Senate Majority Leader John Thune (R-South Dakota) and other GOP senators were quite frustrated when President Donald Trump paused his nomination of federal prosecutor Jay Clayton for national intelligence director in order to keep MAGA loyalist and Acting Intel Director Bill Pulte in the position longer despite his lack of experience. "I've never been asked to slow a nomination down before," Thune noted. And according to former Rep. Jane Harman (D-California), the United States is facing a dangerous intel crisis that continues to worsen.
Harman, writing for the conservative website The Bulwark, warns, "The threat picture is getting demonstrably worse. And the U.S. government is doing the opposite of what would be required to keep up."

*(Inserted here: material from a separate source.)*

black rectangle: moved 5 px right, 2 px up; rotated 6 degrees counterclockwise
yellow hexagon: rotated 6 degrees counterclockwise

During her decades in Congress, centrist Blue Dog Democrat Harman was known for her heavy focus on intel and national security. Harman, now 81, served on the House Intelligence Committee before chairing the Homeland Security Committee's Intelligence Subcommittee. And the California Democrat, in her early July article for The Bulwark, lays out some reasons why U.S. intel is in trouble during Donald Trump's second presidency.
"On June 14," Harman explains, "the Congress let Section 702 of the Foreign Intelligence Surveillance Act expire. It is the most productive foreign intelligence collection tool the United States has, but Congress refused to reach an agreement to extend it — and the president made its renewal hostage to an unrelated voter-ID bill…. Add to that the president's installation of Bill Pulte, the head of the Federal Housing Finance Agency with no national security background, as acting director of national intelligence, after pulling his nominee, Jay Clayton — who is generally viewed as qualified — to extract Senate confirmation of one of Trump's personal lawyers for an unrelated post."

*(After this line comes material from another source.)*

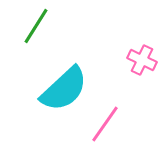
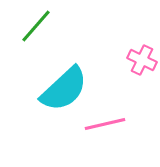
green line: rotated 9 degrees clockwise
pink line: rotated 42 degrees clockwise
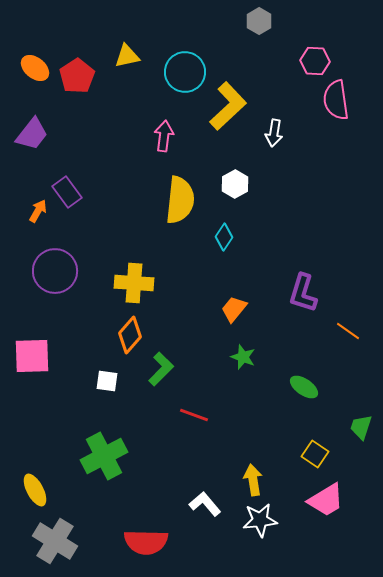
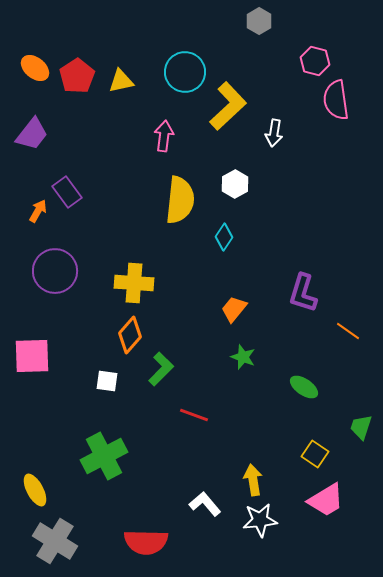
yellow triangle: moved 6 px left, 25 px down
pink hexagon: rotated 12 degrees clockwise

Harman continues, "Pulte is now running the U.S. intelligence community without a hearing, without Senate confirmation, and without meaningful congressional oversight…. So where is Congress in all of this? AWOL."
The Five Eyes intel alliance — which includes the U.S., the UK, Australia and New Zealand — recently issued a warning about the threat of major cyberattacks that, Harman notes, "could shut down a regional power grid, ground a national air-traffic control system, take a missile-defense radar offline, or corrupt the financial databases on which the American economy runs."
Without Section 702, according to Harman, U.S. intelligence "will have a harder time tracking the type of catastrophic attack the Five Eyes warned about."
"The Five Eyes have told us, in plain language, that the attack window is measured in months," Harman writes. "Confirm a serious DNI. Reauthorize Section 702, clean. Restore the intelligence community's access to the tools it needs to defend us. Stop being a bystander as our Constitution and our intelligence architecture are dismantled together."